━━━━━ EXERCISE INPUT
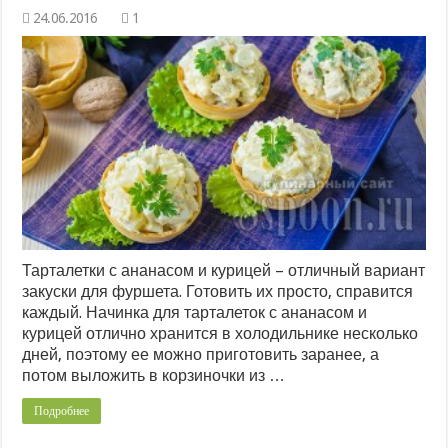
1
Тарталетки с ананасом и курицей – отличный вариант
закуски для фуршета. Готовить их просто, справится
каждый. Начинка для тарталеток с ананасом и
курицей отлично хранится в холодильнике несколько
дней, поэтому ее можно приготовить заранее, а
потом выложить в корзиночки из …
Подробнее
━━━━━━━━━━
━━━━━ EXERCISE INPUT
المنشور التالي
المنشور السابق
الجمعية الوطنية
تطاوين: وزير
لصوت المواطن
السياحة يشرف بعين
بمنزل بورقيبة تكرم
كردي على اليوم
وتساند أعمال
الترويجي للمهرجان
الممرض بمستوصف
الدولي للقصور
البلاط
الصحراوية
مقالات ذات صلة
━━━━━━━━━━
*EXERCISE BRIEF*.
Every line from the line containing "السياحة يشرف بعين" through the line containing "مقالات ذات صلة" in the records above must be retyped exactly. Leave out the rest.

*EXERCISE SOLUTION*.
السياحة يشرف بعين
بمنزل بورقيبة تكرم
كردي على اليوم
وتساند أعمال
الترويجي للمهرجان
الممرض بمستوصف
الدولي للقصور
البلاط
الصحراوية
مقالات ذات صلة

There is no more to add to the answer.